MEZCAL Oaxaca, MX [$16.00] | grapefruit - lime - agave - soda - lava salt
Our sole long cocktail was this easy-going variation on the paloma. It had a bit more depth than the classic drink, and I didn't mind that salty rim, either.

hongo con queso
hongo con queso (opened up)
hongo con queso [$15.00] | portobello, crema de queso azul
Mushroom and cheese worked hand-in-hand in this next course, with that hearty, earthy tortilla playing foil, resulting in a straightforwardly gratifying eating experience indeed.

RED SANGRIA spain [$12.00] | vodka - apple brandy - triple sec - orange - cinnamon - clove - mint
For our next two cocktails, we went with two versions of sangria, both of which were more interesting than most. I preferred the red, with its sweet-n-spicy nature that made a whole lotta sense with the general fruitiness of the drink.

pato tamarindo
pato tamarindo [$26.00] | duck leg confit, estilo zapoteco
The duck confit was another standout, and perhaps the strongest rendition of the dish I've tried. The leg arrived as tender and succulent as I was hoping for, with some deeply duck-y flavors and a healthy amount of herbaceousness, not to mention some delectably salty, crispy skin. And if that wasn't enough, there was also this zippy sauce on the bottom that really livened things up.

WHITE SANGRIA spain [$12.00] | gin - brandy - lemon - bay leaf - peppercorn - juniper berry
The white sangria was also quite enjoyable and even more quaffable.
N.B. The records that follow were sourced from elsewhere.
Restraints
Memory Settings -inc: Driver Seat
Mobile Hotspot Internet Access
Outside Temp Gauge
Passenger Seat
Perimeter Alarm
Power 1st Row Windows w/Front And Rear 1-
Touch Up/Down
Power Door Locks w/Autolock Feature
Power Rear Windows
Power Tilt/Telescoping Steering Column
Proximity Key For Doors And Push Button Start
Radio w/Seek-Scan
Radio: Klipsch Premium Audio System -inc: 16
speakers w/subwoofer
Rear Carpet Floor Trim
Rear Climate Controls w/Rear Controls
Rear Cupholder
I actually got this stone fruit-like sweetness for some reason, joined by a restrained application of spice.

kennebecs [$12.00] | papas fritas, sorrel puree
Potato chips were properly light and crispy, and were perked up by a zesty sorrel condiment that I wouldn't have minded more of.
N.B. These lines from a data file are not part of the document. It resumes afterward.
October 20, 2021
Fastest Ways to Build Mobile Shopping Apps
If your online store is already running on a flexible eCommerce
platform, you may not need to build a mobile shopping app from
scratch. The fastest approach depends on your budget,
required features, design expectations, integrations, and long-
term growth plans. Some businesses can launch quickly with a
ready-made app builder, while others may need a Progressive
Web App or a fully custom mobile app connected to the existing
Tempranillo - La Rioja Alta - Viña Alberdi - Reserva - Rioja - Spain - 2012
At this point, we were provided a pour of the Tempranillo - La Rioja Alta - Viña Alberdi - Reserva - Rioja - Spain - 2012 to pair with the lamb below. The wine tasted somewhat younger than expected, with loads of sour cherry joined by spicy, oaky notes and plenty of tannins.

pasture [$48.00] | abiquiú lamb, chayote chutney, heirloom polenta
Our final main brought out some super flavorful (and never gamey) cuts of lamb. The meat was matched with a semi-sweet chayote chutney--which I don't think I'd ever seen before--while polenta helped temper the strong flavors going on.

side dishes
This tray of accoutrements was a bit different than the first, featuring a well-spiced vegetable medley that I quite liked.
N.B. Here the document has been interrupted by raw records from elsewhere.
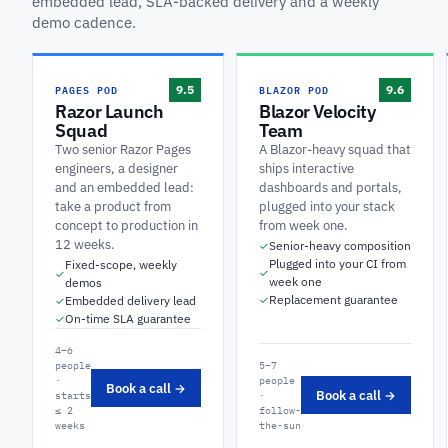
embedded lead, SLA-backed delivery and a weekly
demo cadence.
PAGES POD
BLAZOR POD
9.5
9.6
Razor Launch
Blazor Velocity
Squad
Team
Two senior Razor Pages
A Blazor-heavy squad that
engineers, a designer
ships interactive
and an embedded lead:
dashboards and portals,
take a product from
plugged into your stack
concept to production in
from week one.
12 weeks.
Senior-heavy composition
✓
Plugged into your CI from
Fixed-scope, weekly
✓
✓
week one
demos
Replacement guarantee
Embedded delivery lead
✓
✓
On-time SLA guarantee
✓
4–6
people
5–7
·
people
Book a call →
Book a call →
starts
·
≤ 2
follow-
weeks
the-sun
CUARENTA TRES/AMARO spain/italy [$16.00] | espresso - banana
Wanting something a bit dessert-y, we went with a Licor 43-boosted carajillo for our final cocktail, which fit the bill nicely due to how effectively the banana intertwined with the coffee.

ritual [$12.00] | zapotec mole ice cream, heirbas dulces, chiles suaves
There was but a single dessert on the menu, so of course we had to get it. I was impressed by how forcefully the ice cream captured the sweet, savory, spicy, and nutty qualities of mole, while herbs and what seemed like peppercorn added further aspects to the dish.

Château d'Yquem 1990 + Château d'Yquem 2020
Chef Sedlar was known for having Château d'Yquem on tap at Bikini, and Zozo's offering of the iconic dessert wine by the glass is a nod to that. I tried the Château d'Yquem 2020 [$28] first, and got boatloads of honeyed pineapple on the nose, while its palate was thick and rich, yet fresh and lively, with a countering acidity--a bit young, a bit brash overall. I preferred the Château d'Yquem 1990 [$35]. The older wine had a bouquet that went in a nutty, oxidative, yet still honeyed, stone fruit-y direction. Taking a sip, I found the liquid heady and viscous, with more oxidative elements and a deep, complex, multifaceted sweetness that I reveled in.

The word that came to mind after the meal was "delightful," as the food really did captivate me. It seems that Sedlar is back in town with a vengeance, and his cooking here did a great job combining his nouvelle cuisine tendencies with his Southwestern heritage, all presented in his peculiar visual style. The dishes were imbued with a palpable sense of nostalgia and familiarity to boot, sort of taking me back to my halcyon days of the late 2000s--there really is no one doing food like this in LA. Zozo represents a triumphant return to the Southern California dining scene for Sedlar, and serves as a worthy last hurrah to his storied career.